NewsMarch 2, 2016

Another Month, Another Troubling Arctic Sea Ice Record

Brian Kahn

By Brian Kahn

Follow @blkahn

This year is quickly excising 2015 from the dubious top of the climate record books. The most freakishly warm month on record, record atmospheric heat in February and now for the second month in a row, a new monthly Arctic sea ice low.

Daily Arctic sea ice extent comparison between average and the past five years.
Credit: NSIDC


February saw record low sea ice extent, with ice running a significant 448,000 square miles below average. In essence, a chunk of ice four times the size of Arizona went missing in action from the Arctic. The number would be even more pronounced if not for a small growth spurt in the last week of the month.

The culprit? Once again, the Arctic was super warm for this time of year. The National Snow and Ice Data Center (NSIDC) , which released the new data on Wednesday, said that temperatures ranged from 11°-14°F above average in the central Arctic.

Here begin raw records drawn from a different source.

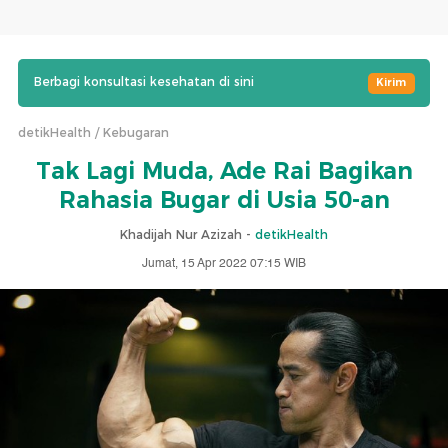
Berbagi konsultasi kesehatan di sini
Kirim
detikHealth
Kebugaran
Tak Lagi Muda, Ade Rai Bagikan
Rahasia Bugar di Usia 50-an
Khadijah Nur Azizah -
detikHealth
Jumat, 15 Apr 2022 07:15 WIB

Exceptional #Arctic warmth during February has well surpassed 2006/2012 freezing degree day anomalies…

— Zack Labe (@ZLabe) March 1, 2016

That’s in line with January, when temperatures were up to a surreal 23°F above normal for the month. With that type of mild weather, it’s not surprising that January also had a record low sea ice extent for the month.

The warm weather has driven an extremely delayed freeze-up for parts of the region following the September minimum, according to NSIDC. In some locations, mild weather delayed sea ice from reforming by as much as two months.

The departure from normal for Arctic sea ice freeze up in the winter of 2015-16.
Credit: NSIDC


That puts ice at a disadvantage during the upcoming melt season because it tends to be thinner and more prone to melting. The loss of thicker, older ice in general is a well-documented trend in the Arctic. More than half of the older ice has disappeared since 1987, which is in part helping drive the steep decline in overall ice.

But while this winter’s ice pack is troublingly low, there’s still no guarantee there will be a record low minimum, which usually arrives in September. There’s a lot of weather and shifting ocean currents that can affect ice between now and its minimum.

Rising temperatures and shrinking sea ice in the Arctic are two of the hallmarks of climate change. The region is warming twice as fast as the rest of the globe while sea ice has declined at a precipitous rate in all months and seasons, particularly the summer.

As the Arctic warms, it could alter the jet stream while disappearing sea ice could trigger a positive feedback that drives even more warming around the globe as darker ocean water absorbs more heat. In short, none of what’s happening there is good news for the region or the rest of the world.